• What this task involves: Write out the lines below once more, exactly as they appear. Do not include pictures.

Recorded data Block Start

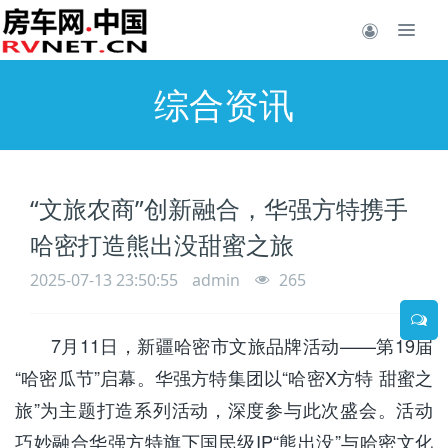
综合资讯
“文旅农商”创新融合，华强方特携手
哈密打造熊出没甜蜜之旅
2025-07-13 23:50:55
admin
265
7
月
1
1
日，新疆哈密市文旅品牌活动
——第1
9
届
“哈密瓜节”启幕。华强方特集团以“哈密X方特 甜蜜之
旅”为主题打造系列活动，深度参与此次盛会。活动
巧妙融合华强方特旗下国民级I
P
“熊出没”与哈密文化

Recorded data Block End

• Answer box:
综合资讯
“文旅农商”创新融合，华强方特携手
哈密打造熊出没甜蜜之旅
2025-07-13 23:50:55
admin
265
7
月
1
1
日，新疆哈密市文旅品牌活动
——第1
9
届
“哈密瓜节”启幕。华强方特集团以“哈密X方特 甜蜜之
旅”为主题打造系列活动，深度参与此次盛会。活动
巧妙融合华强方特旗下国民级I
P
“熊出没”与哈密文化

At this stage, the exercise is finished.